Do you need a normal distribution for a t-test?

Do you need a normal distribution for a t-test?

A t-test is a statistic method used to determine if there is a significant difference between the means of two groups based on a sample of data. Among these assumptions, the data must be randomly sampled from the population of interest and the data variables must follow a normal distribution.

Which type of tests require that data is normally distributed?

In statistics, normality tests are used to determine if a data set is well-modeled by a normal distribution and to compute how likely it is for a random variable underlying the data set to be normally distributed.

When to use independent samples in a t test?

You should use an Independent Samples T-Test in the following scenario: 1 You want to know if two groups are different on your variable of interest 2 Your variable of interest is continuous 3 You have two and only two groups 4 You have independent samples 5 You have a normal variable of interest

What are the requirements for an independent sample?

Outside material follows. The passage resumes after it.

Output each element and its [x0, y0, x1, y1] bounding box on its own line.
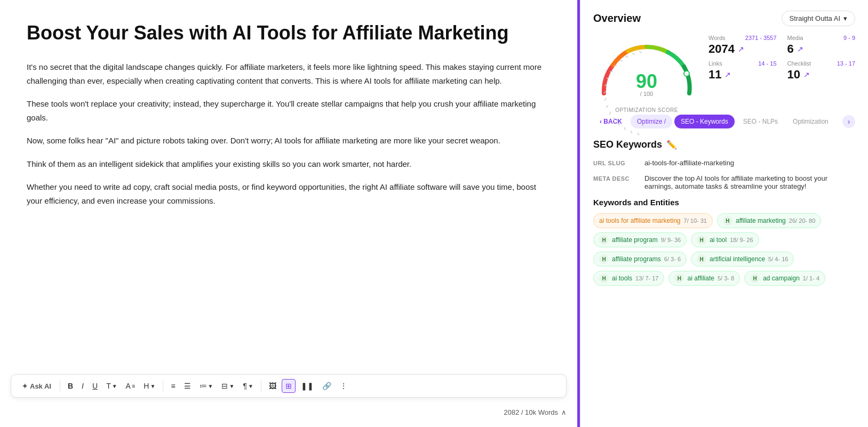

Your variable of interest should be continuous, be normally distributed, and have a similar spread between your 2 groups. Your 2 groups should be independent (not related to each other) and you should have enough data (more than 5 values in each group).

What is the assumption of normality in the independent t test?

The test (dependent) variable is normally distributed within each of the two populations (as defined by the grouping variable). This is commonly referred to as the assumption of normality. The variances of the test (dependent) variable in the two populations are equal. This is commonly referred to as the assumption of homogeneity of variance.

When to use Levene’s test or independent samples t test?

SPSS conveniently includes a test for the homogeneity of variance, called Levene’s Test, whenever you run an independent samples t test. This implies that if we reject the null hypothesis of Levene’s Test, it suggests that the variances of the two groups are not equal; i.e., that the homogeneity of variances assumption is violated.